DYSPEPSIA GENERATION

We have seen the future, and it sucks.

A Nashville Restriction Eats Away at Public Trust Like Acid

17th September 2020

Read it.

This spring, public officials at all levels were thrown into a public-health crisis that made the first SARS, H1N1, Ebola, MERS, and Zika look like small potatoes. It is understandable that mistakes would be made, but officials assured us that their decisions were data-driven and that they were following science (or “SCIENCE!” as Gavin Newsom insists).

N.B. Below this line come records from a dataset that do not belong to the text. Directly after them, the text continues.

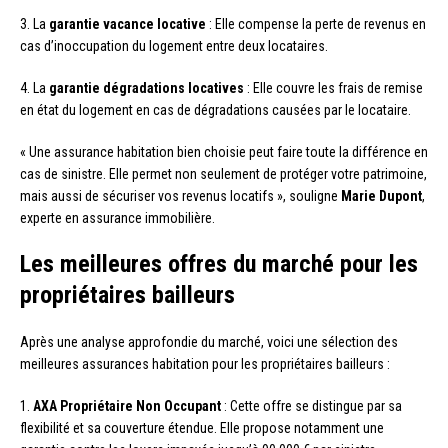
3. La
garantie vacance locative
: Elle compense la perte de revenus en
cas d’inoccupation du logement entre deux locataires.
4. La
garantie dégradations locatives
: Elle couvre les frais de remise
en état du logement en cas de dégradations causées par le locataire.
« Une assurance habitation bien choisie peut faire toute la différence en
cas de sinistre. Elle permet non seulement de protéger votre patrimoine,
mais aussi de sécuriser vos revenus locatifs », souligne
Marie Dupont
,
experte en assurance immobilière.
Les meilleures offres du marché pour les
propriétaires bailleurs
Après une analyse approfondie du marché, voici une sélection des
meilleures assurances habitation pour les propriétaires bailleurs :
1.
AXA Propriétaire Non Occupant
: Cette offre se distingue par sa
flexibilité et sa couverture étendue. Elle propose notamment une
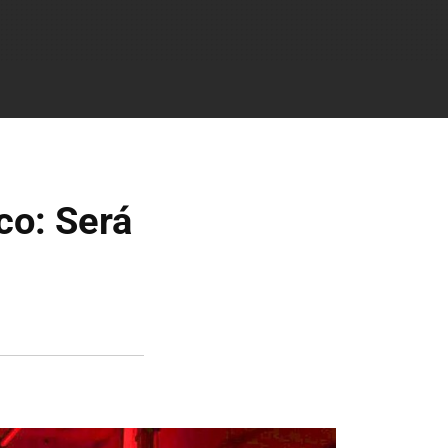
co: Será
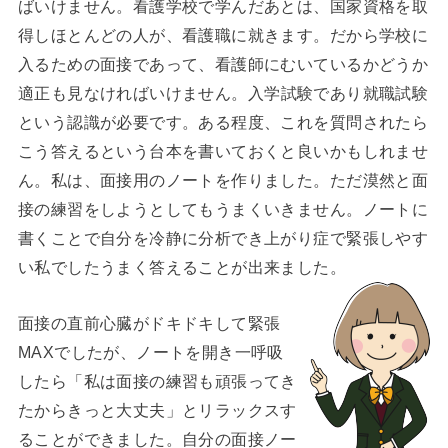
ばいけません。看護学校で学んだあとは、国家資格を取
得しほとんどの人が、看護職に就きます。だから学校に
入るための面接であって、看護師にむいているかどうか
適正も見なければいけません。
入学試験であり就職試験
という認識が必要
です。ある程度、これを質問されたら
こう答えるという台本を書いておくと良いかもしれませ
ん。私は、面接用のノートを作りました。ただ漠然と面
接の練習をしようとしてもうまくいきません。ノートに
書くことで自分を冷静に分析でき上がり症で緊張しやす
い私でしたうまく答えることが出来ました。
面接の直前心臓がドキドキして緊張
MAXでしたが、ノートを開き一呼吸
したら「私は面接の練習も頑張ってき
たからきっと大丈夫」とリラックスす
ることができました。自分の面接ノー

When cities and states enacted lockdowns, mostly in March and April, the U.S. had about a million diagnosed cases, concentrated in cities, particularly in the Northeast. Lots of counties in the rest of the country had few or no cases. Enacting a full lockdown in those places — shutting down all nonessential businesses, telling people to stay home, placing restrictions on interstate travel — was an excessive step that burned through a limited supply of public patience. Eight weeks of lockdowns limited the stress on hospitals and bought time, but at extreme economic cost, and that time was largely not put to good use. We would have been better off if restrictions were enacted on a local basis, depending on the prevalence of cases — although our assessment of how many cases were in an area was impeded by the limited number of tests and the difficulty of getting fast results. Some corners of the public will be highly resistant to any attempt to reinstate those restrictions, because they no longer have faith that they’re necessary.

We don’t mind ‘following the science’ so long as it is not JUNK SCIENCE, which a lot of the underlayment of these job-destroying restrictions is turning out to be.